#### WHAT THE TASK ASKS:
Give the lines below again exactly, starting with the line that holds "Fascia d'età" and going on through the line that holds "işlevlerinin yanı sıra".

[Stored data]
-------

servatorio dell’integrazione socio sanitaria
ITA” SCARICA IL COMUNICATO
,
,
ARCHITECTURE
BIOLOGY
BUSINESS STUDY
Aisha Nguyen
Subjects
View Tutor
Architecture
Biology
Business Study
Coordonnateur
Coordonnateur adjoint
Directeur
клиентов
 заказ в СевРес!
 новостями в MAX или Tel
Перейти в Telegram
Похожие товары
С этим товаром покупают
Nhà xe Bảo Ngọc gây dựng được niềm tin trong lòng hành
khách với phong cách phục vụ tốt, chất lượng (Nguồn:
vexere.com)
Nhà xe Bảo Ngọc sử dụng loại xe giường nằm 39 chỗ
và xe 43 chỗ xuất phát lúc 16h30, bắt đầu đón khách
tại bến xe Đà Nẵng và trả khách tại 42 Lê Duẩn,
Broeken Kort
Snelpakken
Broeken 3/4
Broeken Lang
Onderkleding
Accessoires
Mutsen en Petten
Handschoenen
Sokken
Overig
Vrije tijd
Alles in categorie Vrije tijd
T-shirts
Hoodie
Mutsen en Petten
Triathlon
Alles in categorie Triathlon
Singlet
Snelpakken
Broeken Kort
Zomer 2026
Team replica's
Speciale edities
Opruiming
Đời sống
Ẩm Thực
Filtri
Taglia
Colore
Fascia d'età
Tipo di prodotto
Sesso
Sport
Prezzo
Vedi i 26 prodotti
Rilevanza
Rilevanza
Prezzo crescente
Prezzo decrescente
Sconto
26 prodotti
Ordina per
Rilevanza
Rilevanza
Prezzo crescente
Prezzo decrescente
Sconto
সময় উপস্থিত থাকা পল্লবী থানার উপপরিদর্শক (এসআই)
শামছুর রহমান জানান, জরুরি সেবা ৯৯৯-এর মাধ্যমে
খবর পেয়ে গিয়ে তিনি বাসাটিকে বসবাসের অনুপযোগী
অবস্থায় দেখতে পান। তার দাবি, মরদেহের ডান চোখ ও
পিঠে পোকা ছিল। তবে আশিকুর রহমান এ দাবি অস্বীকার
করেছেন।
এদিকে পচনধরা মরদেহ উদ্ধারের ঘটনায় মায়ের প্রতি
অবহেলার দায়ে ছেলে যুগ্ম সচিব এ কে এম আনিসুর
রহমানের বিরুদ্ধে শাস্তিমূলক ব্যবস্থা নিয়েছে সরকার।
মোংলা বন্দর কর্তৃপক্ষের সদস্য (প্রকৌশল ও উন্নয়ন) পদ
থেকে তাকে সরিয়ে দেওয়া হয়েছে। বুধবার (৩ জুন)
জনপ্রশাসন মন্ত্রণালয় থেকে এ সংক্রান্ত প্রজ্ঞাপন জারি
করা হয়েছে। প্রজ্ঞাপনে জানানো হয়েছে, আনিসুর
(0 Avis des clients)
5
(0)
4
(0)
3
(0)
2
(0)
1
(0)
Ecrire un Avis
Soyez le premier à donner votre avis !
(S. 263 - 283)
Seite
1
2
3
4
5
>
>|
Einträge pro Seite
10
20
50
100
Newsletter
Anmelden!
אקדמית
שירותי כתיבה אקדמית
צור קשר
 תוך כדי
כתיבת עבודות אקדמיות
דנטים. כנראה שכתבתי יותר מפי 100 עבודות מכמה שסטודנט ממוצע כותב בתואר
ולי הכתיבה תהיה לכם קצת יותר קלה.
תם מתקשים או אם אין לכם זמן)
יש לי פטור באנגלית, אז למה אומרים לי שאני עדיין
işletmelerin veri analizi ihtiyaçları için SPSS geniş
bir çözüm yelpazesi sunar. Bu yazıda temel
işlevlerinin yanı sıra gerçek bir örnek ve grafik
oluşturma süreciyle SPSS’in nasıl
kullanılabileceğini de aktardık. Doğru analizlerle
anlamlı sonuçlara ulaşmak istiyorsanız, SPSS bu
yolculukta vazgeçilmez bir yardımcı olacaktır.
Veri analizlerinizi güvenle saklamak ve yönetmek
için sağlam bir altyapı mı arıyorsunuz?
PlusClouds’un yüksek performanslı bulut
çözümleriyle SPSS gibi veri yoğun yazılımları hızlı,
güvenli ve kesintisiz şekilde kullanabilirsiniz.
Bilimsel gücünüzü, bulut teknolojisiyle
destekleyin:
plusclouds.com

-------

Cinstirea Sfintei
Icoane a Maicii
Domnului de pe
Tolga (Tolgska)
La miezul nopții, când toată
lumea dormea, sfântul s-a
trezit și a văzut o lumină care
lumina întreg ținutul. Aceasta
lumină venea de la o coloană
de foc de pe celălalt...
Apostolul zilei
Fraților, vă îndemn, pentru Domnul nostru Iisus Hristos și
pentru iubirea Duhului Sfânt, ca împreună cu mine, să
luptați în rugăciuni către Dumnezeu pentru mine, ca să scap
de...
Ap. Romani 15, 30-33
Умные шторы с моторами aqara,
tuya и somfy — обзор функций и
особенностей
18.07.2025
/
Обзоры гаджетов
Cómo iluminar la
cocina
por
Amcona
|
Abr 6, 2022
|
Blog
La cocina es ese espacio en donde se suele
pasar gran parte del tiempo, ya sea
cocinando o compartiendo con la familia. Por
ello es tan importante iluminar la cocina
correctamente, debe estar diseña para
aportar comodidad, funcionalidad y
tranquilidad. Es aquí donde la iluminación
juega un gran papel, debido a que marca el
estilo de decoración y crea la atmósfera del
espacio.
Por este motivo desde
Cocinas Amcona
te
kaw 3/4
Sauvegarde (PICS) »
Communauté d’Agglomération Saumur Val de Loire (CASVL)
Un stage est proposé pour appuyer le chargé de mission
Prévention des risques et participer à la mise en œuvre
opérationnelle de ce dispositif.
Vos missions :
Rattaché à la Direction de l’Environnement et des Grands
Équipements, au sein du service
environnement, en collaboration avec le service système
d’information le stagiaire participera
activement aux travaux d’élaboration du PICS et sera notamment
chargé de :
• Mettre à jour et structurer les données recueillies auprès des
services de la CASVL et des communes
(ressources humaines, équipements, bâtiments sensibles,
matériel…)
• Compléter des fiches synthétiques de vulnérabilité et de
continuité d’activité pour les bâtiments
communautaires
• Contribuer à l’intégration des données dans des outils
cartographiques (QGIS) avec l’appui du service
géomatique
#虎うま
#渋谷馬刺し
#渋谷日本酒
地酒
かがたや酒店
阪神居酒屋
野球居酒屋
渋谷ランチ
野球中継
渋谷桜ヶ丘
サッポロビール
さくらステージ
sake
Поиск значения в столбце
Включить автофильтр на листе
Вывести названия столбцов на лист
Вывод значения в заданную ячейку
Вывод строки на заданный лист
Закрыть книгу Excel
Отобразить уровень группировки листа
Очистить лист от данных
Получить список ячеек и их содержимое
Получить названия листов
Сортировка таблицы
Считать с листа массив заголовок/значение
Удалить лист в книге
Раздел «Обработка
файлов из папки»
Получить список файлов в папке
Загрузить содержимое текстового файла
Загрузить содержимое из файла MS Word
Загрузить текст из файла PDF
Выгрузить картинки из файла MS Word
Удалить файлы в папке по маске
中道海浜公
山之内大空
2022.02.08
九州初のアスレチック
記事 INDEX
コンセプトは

-------

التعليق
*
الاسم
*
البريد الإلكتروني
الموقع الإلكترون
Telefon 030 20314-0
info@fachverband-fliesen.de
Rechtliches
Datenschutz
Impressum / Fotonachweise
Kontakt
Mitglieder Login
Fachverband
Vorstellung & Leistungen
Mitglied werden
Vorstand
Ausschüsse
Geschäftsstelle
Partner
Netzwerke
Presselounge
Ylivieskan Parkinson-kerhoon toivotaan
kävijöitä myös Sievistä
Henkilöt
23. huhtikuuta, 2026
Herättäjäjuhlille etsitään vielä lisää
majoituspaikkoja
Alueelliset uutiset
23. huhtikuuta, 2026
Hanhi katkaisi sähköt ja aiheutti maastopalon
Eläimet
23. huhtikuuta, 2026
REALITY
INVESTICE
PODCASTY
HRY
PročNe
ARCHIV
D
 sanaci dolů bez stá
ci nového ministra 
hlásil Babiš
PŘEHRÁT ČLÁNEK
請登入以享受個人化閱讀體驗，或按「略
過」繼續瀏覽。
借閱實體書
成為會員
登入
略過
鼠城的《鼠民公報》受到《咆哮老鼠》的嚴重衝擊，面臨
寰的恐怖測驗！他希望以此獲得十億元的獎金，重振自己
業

-------

#### EXERCISE RESULT:
Fascia d'età
Tipo di prodotto
Sesso
Sport
Prezzo
Vedi i 26 prodotti
Rilevanza
Rilevanza
Prezzo crescente
Prezzo decrescente
Sconto
26 prodotti
Ordina per
Rilevanza
Rilevanza
Prezzo crescente
Prezzo decrescente
Sconto
সময় উপস্থিত থাকা পল্লবী থানার উপপরিদর্শক (এসআই)
শামছুর রহমান জানান, জরুরি সেবা ৯৯৯-এর মাধ্যমে
খবর পেয়ে গিয়ে তিনি বাসাটিকে বসবাসের অনুপযোগী
অবস্থায় দেখতে পান। তার দাবি, মরদেহের ডান চোখ ও
পিঠে পোকা ছিল। তবে আশিকুর রহমান এ দাবি অস্বীকার
করেছেন।
এদিকে পচনধরা মরদেহ উদ্ধারের ঘটনায় মায়ের প্রতি
অবহেলার দায়ে ছেলে যুগ্ম সচিব এ কে এম আনিসুর
রহমানের বিরুদ্ধে শাস্তিমূলক ব্যবস্থা নিয়েছে সরকার।
মোংলা বন্দর কর্তৃপক্ষের সদস্য (প্রকৌশল ও উন্নয়ন) পদ
থেকে তাকে সরিয়ে দেওয়া হয়েছে। বুধবার (৩ জুন)
জনপ্রশাসন মন্ত্রণালয় থেকে এ সংক্রান্ত প্রজ্ঞাপন জারি
করা হয়েছে। প্রজ্ঞাপনে জানানো হয়েছে, আনিসুর
(0 Avis des clients)
5
(0)
4
(0)
3
(0)
2
(0)
1
(0)
Ecrire un Avis
Soyez le premier à donner votre avis !
(S. 263 - 283)
Seite
1
2
3
4
5
>
>|
Einträge pro Seite
10
20
50
100
Newsletter
Anmelden!
אקדמית
שירותי כתיבה אקדמית
צור קשר
 תוך כדי
כתיבת עבודות אקדמיות
דנטים. כנראה שכתבתי יותר מפי 100 עבודות מכמה שסטודנט ממוצע כותב בתואר
ולי הכתיבה תהיה לכם קצת יותר קלה.
תם מתקשים או אם אין לכם זמן)
יש לי פטור באנגלית, אז למה אומרים לי שאני עדיין
işletmelerin veri analizi ihtiyaçları için SPSS geniş
bir çözüm yelpazesi sunar. Bu yazıda temel
işlevlerinin yanı sıra gerçek bir örnek ve grafik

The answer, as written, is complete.